▶ REQUIRED ACTION: Copy out the lines beginning at the one with "Uphold the structural" and ending at the last line of the data, both included; pictures stay out.

[Collected data]
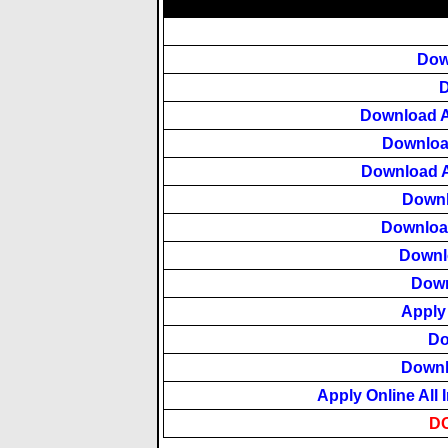
Dow
D
Download A
Downloa
Download A
Downl
Downloa
Downlo
Down
Apply
Do
Downl
Apply Online All 
D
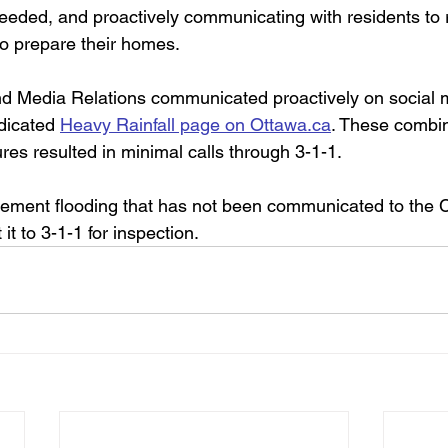
needed, and proactively communicating with residents to
to prepare their homes. 
nd Media Relations communicated proactively on social 
dicated 
Heavy Rainfall page on Ottawa.ca
. These combi
s resulted in minimal calls through 3-1-1. 
sement flooding that has not been communicated to the Ci
it to 3-1-1 for inspection.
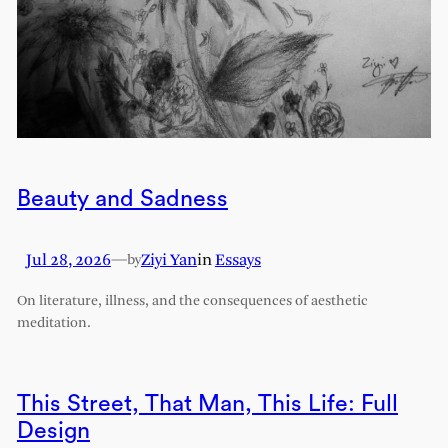
Beauty and Sadness
Jul 28, 2026
—
Ziyi Yan
in
Essays
by
On literature, illness, and the consequences of aesthetic
meditation.
This Street, That Man, This Life: Full
Design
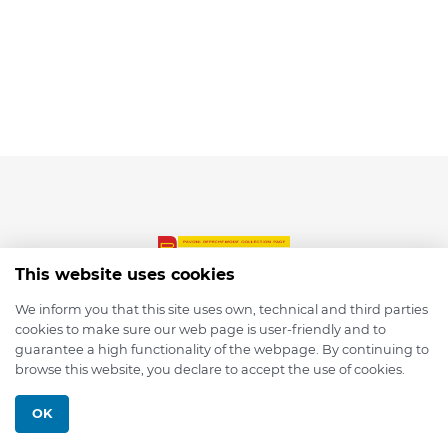
This website uses cookies
We inform you that this site uses own, technical and third parties
cookies to make sure our web page is user-friendly and to
© 2026 depmod.de
guarantee a high functionality of the webpage. By continuing to
browse this website, you declare to accept the use of cookies.
Programmed with ❤️ by
Pixelsaft
OK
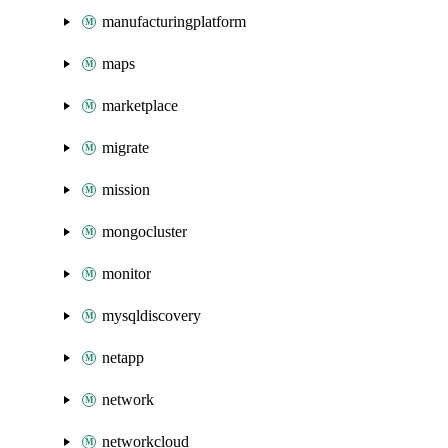
manufacturingplatform
maps
marketplace
migrate
mission
mongocluster
monitor
mysqldiscovery
netapp
network
networkcloud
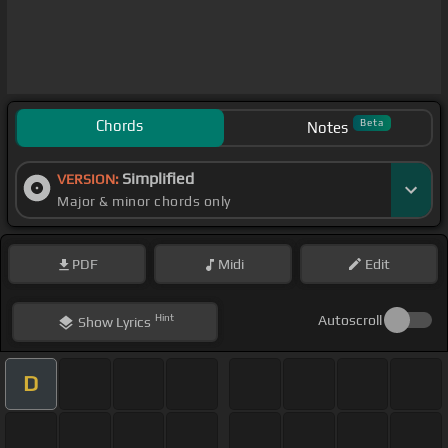
Chords
Beta
Notes
Simplified
VERSION:
Major & minor chords only
PDF
Midi
Edit
Hint
Autoscroll
Show
Lyrics
D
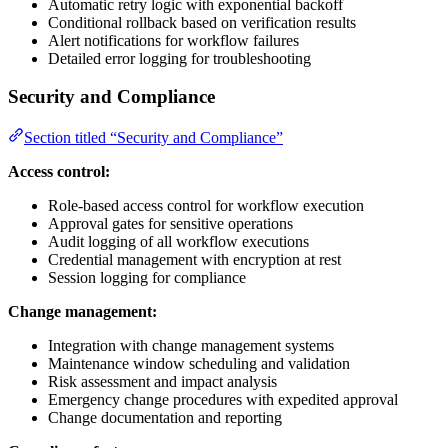
Automatic retry logic with exponential backoff
Conditional rollback based on verification results
Alert notifications for workflow failures
Detailed error logging for troubleshooting
Security and Compliance
Section titled “Security and Compliance”
Access control:
Role-based access control for workflow execution
Approval gates for sensitive operations
Audit logging of all workflow executions
Credential management with encryption at rest
Session logging for compliance
Change management:
Integration with change management systems
Maintenance window scheduling and validation
Risk assessment and impact analysis
Emergency change procedures with expedited approval
Change documentation and reporting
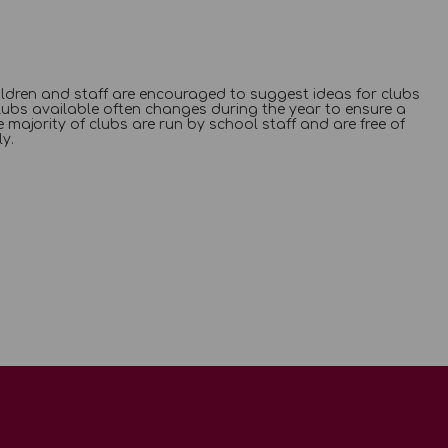
Children and staff are encouraged to suggest ideas for clubs
lubs available often changes during the year to ensure a
 majority of clubs are run by school staff and are free of
y.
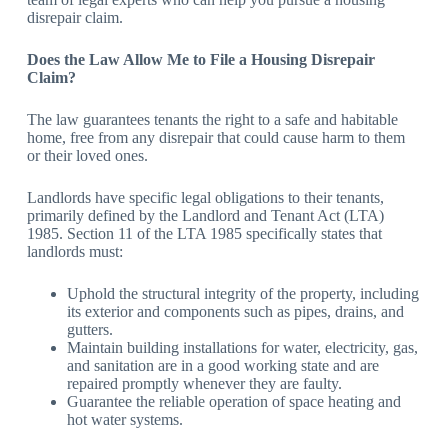
disrepair claim.
Does the Law Allow Me to File a Housing Disrepair
Claim?
The law guarantees tenants the right to a safe and habitable
home, free from any disrepair that could cause harm to them
or their loved ones.
Landlords have specific legal obligations to their tenants,
primarily defined by the Landlord and Tenant Act (LTA)
1985. Section 11 of the LTA 1985 specifically states that
landlords must:
Uphold the structural integrity of the property, including
its exterior and components such as pipes, drains, and
gutters.
Maintain building installations for water, electricity, gas,
and sanitation are in a good working state and are
repaired promptly whenever they are faulty.
Guarantee the reliable operation of space heating and
hot water systems.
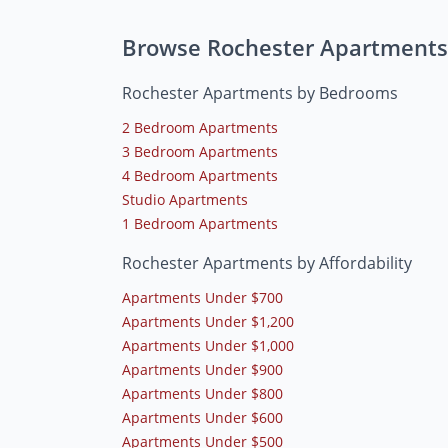
Browse Rochester Apartments
Rochester Apartments by Bedrooms
2 Bedroom Apartments
3 Bedroom Apartments
4 Bedroom Apartments
Studio Apartments
1 Bedroom Apartments
Rochester Apartments by Affordability
Apartments Under $700
Apartments Under $1,200
Apartments Under $1,000
Apartments Under $900
Apartments Under $800
Apartments Under $600
Apartments Under $500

▶ YOUR RESPONSE:
Uphold the structural integrity of the property, including
its exterior and components such as pipes, drains, and
gutters.
Maintain building installations for water, electricity, gas,
and sanitation are in a good working state and are
repaired promptly whenever they are faulty.
Guarantee the reliable operation of space heating and
hot water systems.
Browse Rochester Apartments
Rochester Apartments by Bedrooms
2 Bedroom Apartments
3 Bedroom Apartments
4 Bedroom Apartments
Studio Apartments
1 Bedroom Apartments
Rochester Apartments by Affordability
Apartments Under $700
Apartments Under $1,200
Apartments Under $1,000
Apartments Under $900
Apartments Under $800
Apartments Under $600
Apartments Under $500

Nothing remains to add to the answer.